Sunday morning I picked green beans because they were ready. About 20 minutes into the task I was drenched in sweat. With a forecast high of 89 degrees it became clear it would be another indoors day. Once again, I escaped into my two favorite spots in the house: my writing table and the kitchen.

After finishing chores I sat at the desktop and finished my post for yesterday. I also exchanged emails with a friend with whom I am doing this event.

We met in person on Friday and have the idea of talking about why we write books at the end of the time. We are curious about how attendees get information about complex topics. Do they read books to do so? Should be a good conversation.

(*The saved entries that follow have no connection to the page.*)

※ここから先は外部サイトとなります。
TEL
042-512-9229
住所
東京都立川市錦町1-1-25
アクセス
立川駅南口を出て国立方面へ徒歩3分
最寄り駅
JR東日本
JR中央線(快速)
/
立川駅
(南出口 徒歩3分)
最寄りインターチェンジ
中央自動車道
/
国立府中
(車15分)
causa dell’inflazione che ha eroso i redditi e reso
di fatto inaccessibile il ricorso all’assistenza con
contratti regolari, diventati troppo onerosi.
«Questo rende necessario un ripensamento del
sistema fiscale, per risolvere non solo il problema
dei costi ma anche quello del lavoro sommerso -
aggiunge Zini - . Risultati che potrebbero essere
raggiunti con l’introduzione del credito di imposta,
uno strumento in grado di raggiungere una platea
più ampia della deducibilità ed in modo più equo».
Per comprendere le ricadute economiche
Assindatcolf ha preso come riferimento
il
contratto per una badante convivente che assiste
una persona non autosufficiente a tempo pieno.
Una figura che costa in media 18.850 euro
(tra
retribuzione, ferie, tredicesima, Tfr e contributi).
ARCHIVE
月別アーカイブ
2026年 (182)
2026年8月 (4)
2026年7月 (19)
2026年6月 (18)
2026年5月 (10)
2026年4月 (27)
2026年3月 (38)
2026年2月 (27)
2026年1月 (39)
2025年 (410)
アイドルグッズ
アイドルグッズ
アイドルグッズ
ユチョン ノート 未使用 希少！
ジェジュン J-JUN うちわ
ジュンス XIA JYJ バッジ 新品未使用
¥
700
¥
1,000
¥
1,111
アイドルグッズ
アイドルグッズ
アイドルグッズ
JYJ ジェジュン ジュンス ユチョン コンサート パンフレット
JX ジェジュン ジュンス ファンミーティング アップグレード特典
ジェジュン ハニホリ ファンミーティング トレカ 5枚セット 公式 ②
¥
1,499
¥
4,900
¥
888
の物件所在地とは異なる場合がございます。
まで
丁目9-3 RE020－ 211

I am into the second volume of my autobiography and she is into her third, so that’s the origin of that. She sent along a quote about why we write from Nairobi Williese Barnes that said, “(we write) to shift the conversation, challenge harmful narratives, and encourage accountability in the ways we support and uplift one another.” I don’t disagree with that sentiment.

She quoted me back from my own writing from posts on this blog:

So we write, partly to clarify our thinking, and partly to satisfy our need to reach out to others and express the value of our lives, one life among the billions of people walking on the planet. Whether anyone reads or understands our writing is not the point, although we hope they do. 

Why am I writing here, in public? Part of it is self-expression, a basic human need. Part is using language to understand complex social behavior. …. Defining a broader moral lesson is the challenge as the memoir progresses.

There are few finer things on this jumping green sphere than writing about writing, especially with a friend.

I made it to the kitchen at about noon and endeavored to get busy. I started with doing the dishes. More accurately, I started with the laundry. On the last Sunday of each month I launder my bed sheets and catch up on other laundry that accumulated. This took a bit of time out of kitchen work as I did five loads. I managed to make what I call “minced salad.” That is summer vegetables suitable for eating raw diced into one eighth inch cubes and mixed together with extra virgin olive oil and apple cider vinegar. I season with salt yet the seasoning possibilities are endless. It came out well.

The garden is about finished with zucchini. I modified my zucchini bread recipe, substituting applesauce for the oil, and by wringing the water out of the zucchini with a towel. It is to set for 2-3 hours before cutting so I haven’t tasted it. It appears to have had the desired effect which was to decrease the moisture in the loaf and reduce cooking time. It should be good.

Zucchini bread baked on July 27, 2025.

The benefit of these activities is I can shut out the rest of the world and focus on our family. We need more time doing that. It is a way to go on living in turbulent times.